## [YOUR GOAL]
Out of the data below, copy every line with the string "control".
::: RECORDED DATA
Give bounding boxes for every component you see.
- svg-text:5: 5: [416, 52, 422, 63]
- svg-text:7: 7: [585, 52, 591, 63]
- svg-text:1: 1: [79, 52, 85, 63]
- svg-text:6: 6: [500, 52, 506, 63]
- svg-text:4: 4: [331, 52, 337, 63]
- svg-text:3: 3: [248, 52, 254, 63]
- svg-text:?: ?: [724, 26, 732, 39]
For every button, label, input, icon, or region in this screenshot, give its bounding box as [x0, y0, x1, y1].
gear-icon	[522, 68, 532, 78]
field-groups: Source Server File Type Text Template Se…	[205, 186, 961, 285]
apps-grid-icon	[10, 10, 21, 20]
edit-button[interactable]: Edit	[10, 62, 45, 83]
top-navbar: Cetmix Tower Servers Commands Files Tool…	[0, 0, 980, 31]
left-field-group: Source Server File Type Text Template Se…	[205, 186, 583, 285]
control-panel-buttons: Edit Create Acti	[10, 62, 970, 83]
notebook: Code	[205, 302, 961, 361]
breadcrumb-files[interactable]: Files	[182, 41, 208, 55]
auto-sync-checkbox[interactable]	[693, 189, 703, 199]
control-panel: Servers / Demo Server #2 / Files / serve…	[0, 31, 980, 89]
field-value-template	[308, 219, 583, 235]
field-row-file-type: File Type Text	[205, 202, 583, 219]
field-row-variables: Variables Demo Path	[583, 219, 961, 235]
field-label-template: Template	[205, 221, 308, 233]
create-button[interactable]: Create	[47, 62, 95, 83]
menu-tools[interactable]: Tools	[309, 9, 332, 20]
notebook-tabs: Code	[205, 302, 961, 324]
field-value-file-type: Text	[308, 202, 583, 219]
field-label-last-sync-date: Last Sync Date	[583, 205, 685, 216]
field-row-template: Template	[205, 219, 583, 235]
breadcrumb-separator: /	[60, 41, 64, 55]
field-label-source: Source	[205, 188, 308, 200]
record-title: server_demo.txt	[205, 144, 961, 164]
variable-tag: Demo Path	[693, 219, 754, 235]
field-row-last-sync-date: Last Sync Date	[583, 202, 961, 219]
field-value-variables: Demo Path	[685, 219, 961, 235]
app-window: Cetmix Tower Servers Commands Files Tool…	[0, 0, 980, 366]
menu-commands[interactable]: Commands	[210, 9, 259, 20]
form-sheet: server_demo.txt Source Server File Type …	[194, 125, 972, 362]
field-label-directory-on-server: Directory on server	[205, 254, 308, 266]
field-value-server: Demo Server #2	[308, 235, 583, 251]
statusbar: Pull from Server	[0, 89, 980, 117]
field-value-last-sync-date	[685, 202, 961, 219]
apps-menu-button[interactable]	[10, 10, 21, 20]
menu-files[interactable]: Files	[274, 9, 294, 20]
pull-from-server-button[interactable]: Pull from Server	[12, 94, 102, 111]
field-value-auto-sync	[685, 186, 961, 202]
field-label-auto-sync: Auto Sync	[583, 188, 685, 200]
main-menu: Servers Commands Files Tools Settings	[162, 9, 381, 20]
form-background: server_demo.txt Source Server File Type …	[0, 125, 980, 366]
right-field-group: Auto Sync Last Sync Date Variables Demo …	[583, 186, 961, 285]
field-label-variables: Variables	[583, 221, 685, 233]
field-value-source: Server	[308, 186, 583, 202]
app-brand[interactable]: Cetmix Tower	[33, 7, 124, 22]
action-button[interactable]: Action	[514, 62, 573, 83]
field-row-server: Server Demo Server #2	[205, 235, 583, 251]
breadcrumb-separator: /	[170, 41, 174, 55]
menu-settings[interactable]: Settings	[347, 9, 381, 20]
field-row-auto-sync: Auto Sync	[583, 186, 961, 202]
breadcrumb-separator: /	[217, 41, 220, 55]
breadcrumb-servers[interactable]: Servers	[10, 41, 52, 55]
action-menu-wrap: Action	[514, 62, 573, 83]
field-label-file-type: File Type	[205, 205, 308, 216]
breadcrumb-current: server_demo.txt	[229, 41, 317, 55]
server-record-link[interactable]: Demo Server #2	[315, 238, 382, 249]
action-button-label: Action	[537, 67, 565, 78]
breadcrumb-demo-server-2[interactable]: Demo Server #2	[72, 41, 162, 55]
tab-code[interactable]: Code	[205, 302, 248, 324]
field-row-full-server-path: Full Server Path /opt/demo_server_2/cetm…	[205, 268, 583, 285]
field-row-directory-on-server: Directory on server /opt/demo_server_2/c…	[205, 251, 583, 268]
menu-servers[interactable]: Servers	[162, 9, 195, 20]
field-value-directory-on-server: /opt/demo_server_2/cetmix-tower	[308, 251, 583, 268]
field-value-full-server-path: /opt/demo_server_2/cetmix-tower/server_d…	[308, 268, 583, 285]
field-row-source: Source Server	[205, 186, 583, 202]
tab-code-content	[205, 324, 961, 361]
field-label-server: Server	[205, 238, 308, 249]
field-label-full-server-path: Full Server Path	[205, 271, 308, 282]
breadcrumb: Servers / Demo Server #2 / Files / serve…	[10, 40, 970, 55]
::::::
## [RESPONSE]
control-panel-buttons: Edit Create Acti	[10, 62, 970, 83]
control-panel: Servers / Demo Server #2 / Files / serve…	[0, 31, 980, 89]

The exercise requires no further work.